The 737-800s have IFE. That is good. Unfortunately the apparatus for it takes up almost all of the room under the seats.
IFE is either mounted on the seat back or stowed in the armrest between seats.
The headrest has multiple adjustments so finding a comfortable position should be easy.
A/C power is provided at outlets between and below the seats. USB power is on the video screen and/or at the seat.
The longest flight is from MEX to LIM. It is a little more than five hours and 2,600 miles. These seats are comfortable enough for a flight of that duration. Still, it is always nice to sit beside an empty seat. Some of the flights were full in business class and others more than half empty.
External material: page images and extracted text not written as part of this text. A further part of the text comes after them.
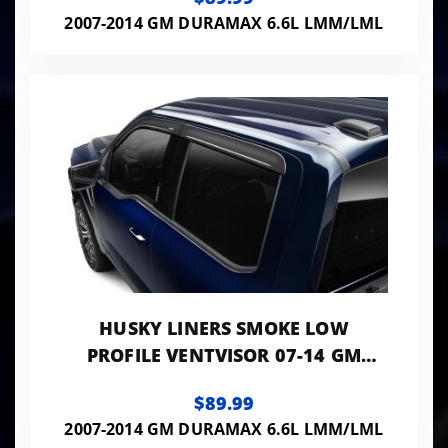
2007-2014 GM DURAMAX 6.6L LMM/LML
HUSKY LINERS SMOKE LOW
PROFILE VENTVISOR 07-14 GM
TRUCKS/SUVS 1500-3500 HD 4-PC
$89.99
SET
2007-2014 GM DURAMAX 6.6L LMM/LML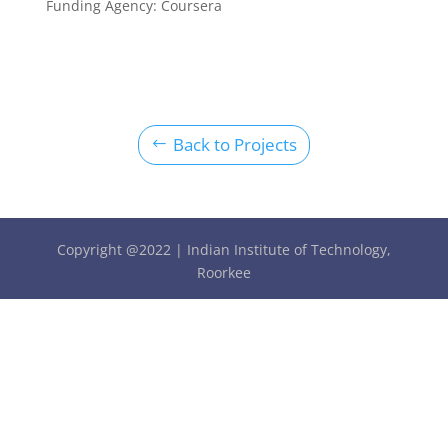
Funding Agency:
Coursera
Back to Projects
Copyright @2022 | Indian Institute of Technology,
Roorkee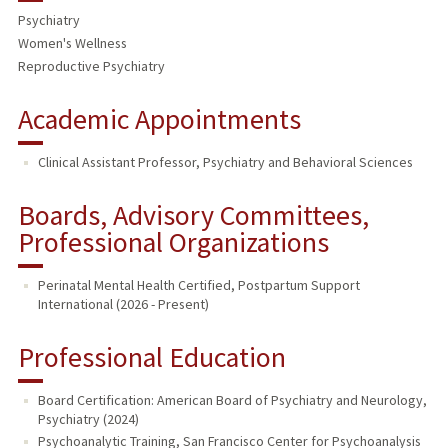
Psychiatry
Women's Wellness
Reproductive Psychiatry
Academic Appointments
Clinical Assistant Professor, Psychiatry and Behavioral Sciences
Boards, Advisory Committees,
Professional Organizations
Perinatal Mental Health Certified, Postpartum Support
International (2026 - Present)
Professional Education
Board Certification: American Board of Psychiatry and Neurology,
Psychiatry (2024)
Psychoanalytic Training, San Francisco Center for Psychoanalysis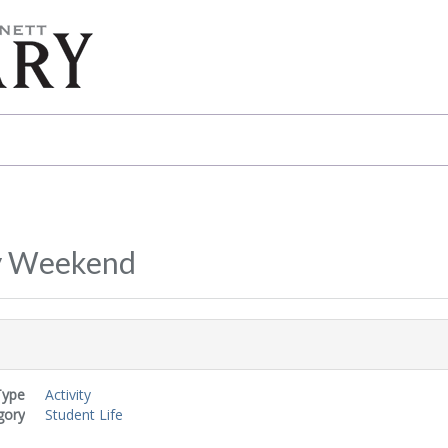
y Weekend
Type
Activity
gory
Student Life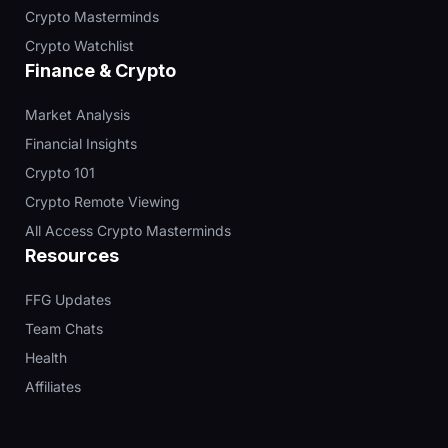
Crypto Masterminds
Crypto Watchlist
Finance & Crypto
Market Analysis
Financial Insights
Crypto 101
Crypto Remote Viewing
All Access Crypto Masterminds
Resources
FFG Updates
Team Chats
Health
Affiliates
I like sitting by the window for the views. When there was someone sitting in the aisle seat, getting up for a bathroom break or stretching the legs was slightly awkward. I had a seatmate on only a couple of flights.
AeroMexico manages an orderly boarding process. It uses several lines that are clearly marked. Boarding at ORD and LIM is the smoothest although they tend to ask passengers to line up as much as 20 minutes before boarding actually begins.
MEX Customs and Immigration
Connecting at MEX requires going through C & I. That is normally not a big deal. AeroMexico gives out forms onboard. My experience was that MEX C & I was no big deal except for one early morning arrival when the line was absolutely horrendous.
It took almost 30 minutes to pass through, and that was after they let foreigners use the lines for Mexicans.
AeroMexico places helpful diagrams on the IFE system that will assist in navigating Terminal 2 on layovers.
Here are some of the more interesting sights while I was collecting mega Delta MQDs on this run.
For the money, this was a good way to get the MQDs necessary for Delta elite status. AeroMexico Class Premier offers seats on the 737-800 that are slightly better than U.S. domestic first class seats in comfort and features. Don’t count on storing backpacks under the seat in front because IFE boxes occupy just about all of the room under most business-class seats.